### [Task instructions]
Omitting all images, output the entries that follow exactly as written.

(Stored dataset items)
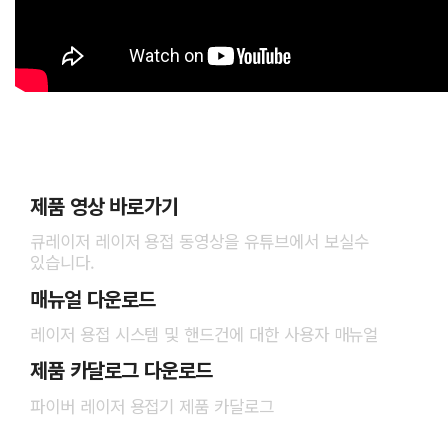
제품 영상 바로가기
큐레이저 레이저 용접 동영상을 유튜브에서 보실수
있습니다.
매뉴얼 다운로드
레이저 용접 시스템 및 핸드건에 대한 사용자 매뉴얼
제품 카달로그 다운로드
파이버 레이저 용접기 제품 카달로그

### [Result of this exercise]
제품 영상 바로가기
큐레이저 레이저 용접 동영상을 유튜브에서 보실수
있습니다.
매뉴얼 다운로드
레이저 용접 시스템 및 핸드건에 대한 사용자 매뉴얼
제품 카달로그 다운로드
파이버 레이저 용접기 제품 카달로그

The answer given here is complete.